**Exercise material:**

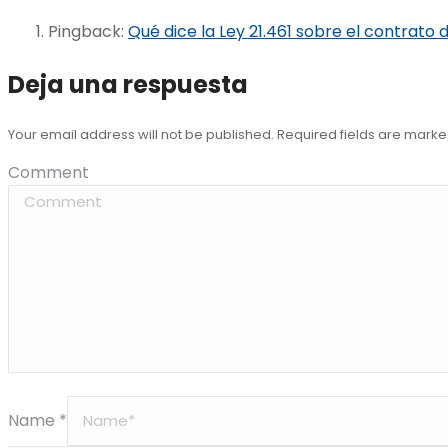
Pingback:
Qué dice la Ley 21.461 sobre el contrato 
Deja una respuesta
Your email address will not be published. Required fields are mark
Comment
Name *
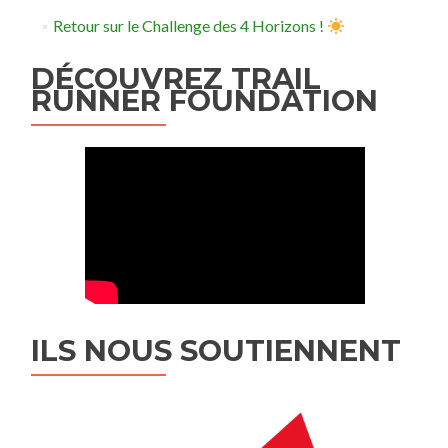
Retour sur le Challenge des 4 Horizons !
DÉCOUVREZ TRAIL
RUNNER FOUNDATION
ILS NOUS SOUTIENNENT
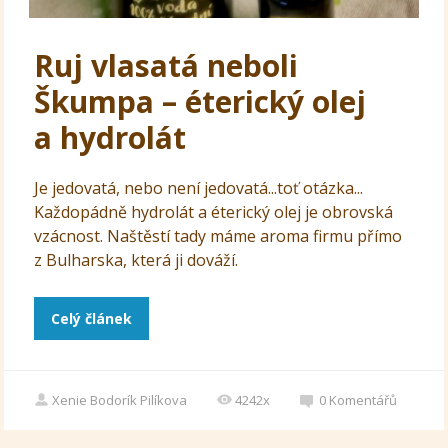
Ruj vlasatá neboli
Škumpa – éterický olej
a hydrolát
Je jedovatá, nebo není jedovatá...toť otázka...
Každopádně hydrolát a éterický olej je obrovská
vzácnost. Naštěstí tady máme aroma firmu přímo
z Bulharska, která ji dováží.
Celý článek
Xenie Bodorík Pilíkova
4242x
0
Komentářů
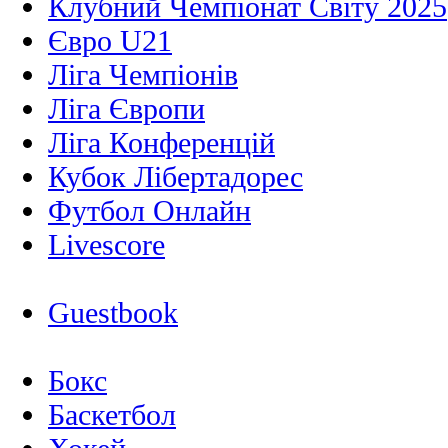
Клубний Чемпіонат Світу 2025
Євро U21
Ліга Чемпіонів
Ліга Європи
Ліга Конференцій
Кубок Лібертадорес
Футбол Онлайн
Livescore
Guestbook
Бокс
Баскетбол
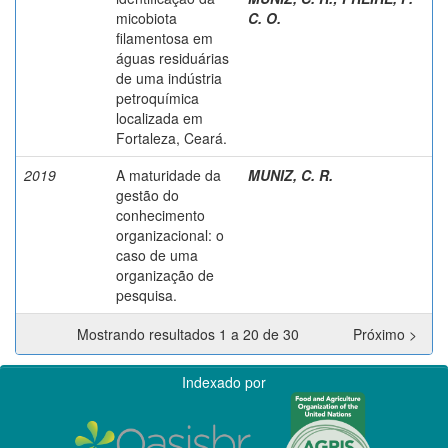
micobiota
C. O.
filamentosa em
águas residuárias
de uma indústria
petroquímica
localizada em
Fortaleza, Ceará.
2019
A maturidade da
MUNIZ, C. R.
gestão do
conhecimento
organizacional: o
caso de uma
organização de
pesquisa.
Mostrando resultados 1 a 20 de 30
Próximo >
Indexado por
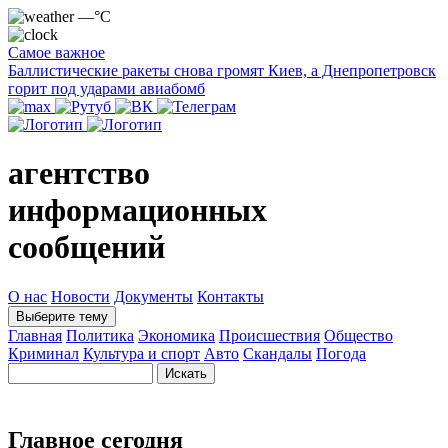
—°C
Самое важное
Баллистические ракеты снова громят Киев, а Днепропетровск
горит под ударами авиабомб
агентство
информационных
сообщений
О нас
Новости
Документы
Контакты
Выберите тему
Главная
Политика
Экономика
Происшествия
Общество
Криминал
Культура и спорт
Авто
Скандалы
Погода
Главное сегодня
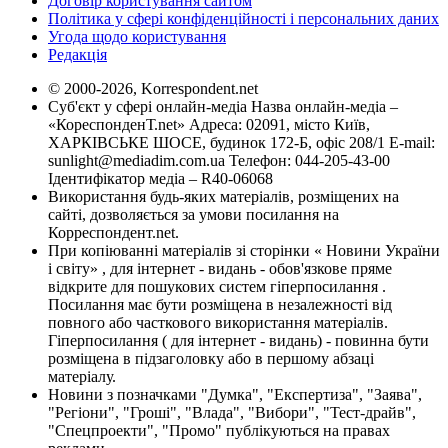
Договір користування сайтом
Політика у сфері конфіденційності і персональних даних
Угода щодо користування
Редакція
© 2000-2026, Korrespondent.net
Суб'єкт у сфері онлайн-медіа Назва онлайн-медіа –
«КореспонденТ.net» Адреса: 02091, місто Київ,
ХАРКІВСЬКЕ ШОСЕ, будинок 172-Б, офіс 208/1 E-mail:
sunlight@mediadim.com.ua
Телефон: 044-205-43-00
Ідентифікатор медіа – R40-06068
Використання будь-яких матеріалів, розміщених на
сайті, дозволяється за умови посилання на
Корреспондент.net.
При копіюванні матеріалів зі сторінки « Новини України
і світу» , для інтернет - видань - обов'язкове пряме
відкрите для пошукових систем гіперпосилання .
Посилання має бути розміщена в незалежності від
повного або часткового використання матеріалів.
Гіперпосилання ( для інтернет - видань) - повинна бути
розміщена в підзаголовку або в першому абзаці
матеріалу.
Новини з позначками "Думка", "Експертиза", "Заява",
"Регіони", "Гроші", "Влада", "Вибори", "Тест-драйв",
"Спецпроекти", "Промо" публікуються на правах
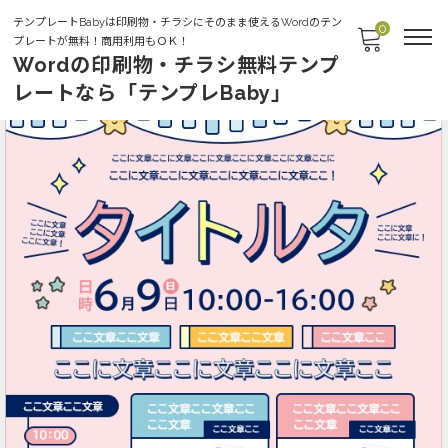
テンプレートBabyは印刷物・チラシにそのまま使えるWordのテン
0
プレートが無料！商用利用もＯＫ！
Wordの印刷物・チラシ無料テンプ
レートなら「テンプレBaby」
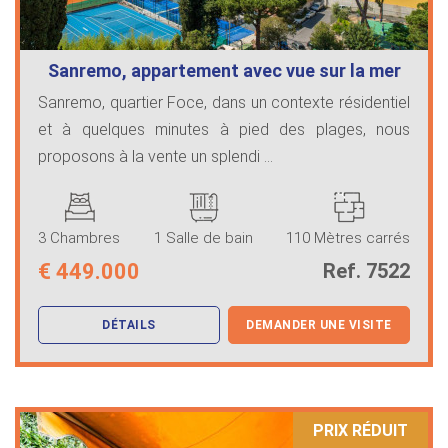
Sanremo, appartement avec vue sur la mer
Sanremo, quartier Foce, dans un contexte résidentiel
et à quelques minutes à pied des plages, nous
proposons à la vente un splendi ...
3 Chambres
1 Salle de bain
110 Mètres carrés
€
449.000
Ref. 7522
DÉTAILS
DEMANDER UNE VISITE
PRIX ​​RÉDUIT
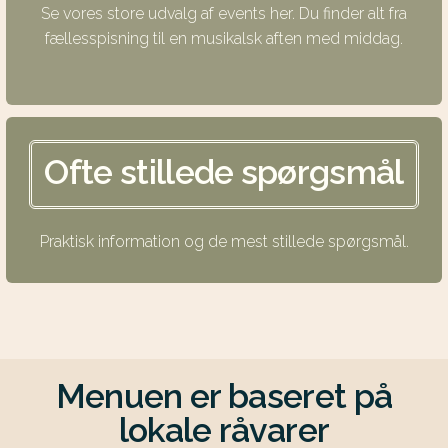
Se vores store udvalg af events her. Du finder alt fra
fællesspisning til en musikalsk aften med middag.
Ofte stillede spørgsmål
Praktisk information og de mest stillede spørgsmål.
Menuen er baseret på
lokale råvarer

**What is being asked:** Take the material above from its first line through the line holding "Гіперпосилання ( для" and set it down exactly, without the pictures.

**Response area:**
Pingback:
Qué dice la Ley 21.461 sobre el contrato 
Deja una respuesta
Your email address will not be published. Required fields are mark
Comment
Name *
Retour sur le Challenge des 4 Horizons !
DÉCOUVREZ TRAIL
RUNNER FOUNDATION
ILS NOUS SOUTIENNENT
Ruj vlasatá neboli
Škumpa – éterický olej
a hydrolát
Je jedovatá, nebo není jedovatá...toť otázka...
Každopádně hydrolát a éterický olej je obrovská
vzácnost. Naštěstí tady máme aroma firmu přímo
z Bulharska, která ji dováží.
Celý článek
Xenie Bodorík Pilíkova
4242x
0
Komentářů
Клубний Чемпіонат Світу 2025
Євро U21
Ліга Чемпіонів
Ліга Європи
Ліга Конференцій
Кубок Лібертадорес
Футбол Онлайн
Livescore
Guestbook
Бокс
Баскетбол
micobiota
C. O.
filamentosa em
águas residuárias
de uma indústria
petroquímica
localizada em
Fortaleza, Ceará.
2019
A maturidade da
MUNIZ, C. R.
gestão do
conhecimento
organizacional: o
caso de uma
organização de
pesquisa.
Mostrando resultados 1 a 20 de 30
Próximo >
Indexado por
—°C
Самое важное
Баллистические ракеты снова громят Киев, а Днепропетровск
горит под ударами авиабомб
агентство
информационных
сообщений
О нас
Новости
Документы
Контакты
Выберите тему
Главная
Политика
Экономика
Происшествия
Общество
Криминал
Культура и спорт
Авто
Скандалы
Погода
Главное сегодня
Договір користування сайтом
Політика у сфері конфіденційності і персональних даних
Угода щодо користування
Редакція
© 2000-2026, Korrespondent.net
Суб'єкт у сфері онлайн-медіа Назва онлайн-медіа –
«КореспонденТ.net» Адреса: 02091, місто Київ,
ХАРКІВСЬКЕ ШОСЕ, будинок 172-Б, офіс 208/1 E-mail:
sunlight@mediadim.com.ua
Телефон: 044-205-43-00
Ідентифікатор медіа – R40-06068
Використання будь-яких матеріалів, розміщених на
сайті, дозволяється за умови посилання на
Корреспондент.net.
При копіюванні матеріалів зі сторінки « Новини України
і світу» , для інтернет - видань - обов'язкове пряме
відкрите для пошукових систем гіперпосилання .
Посилання має бути розміщена в незалежності від
повного або часткового використання матеріалів.
Гіперпосилання ( для інтернет - видань) - повинна бути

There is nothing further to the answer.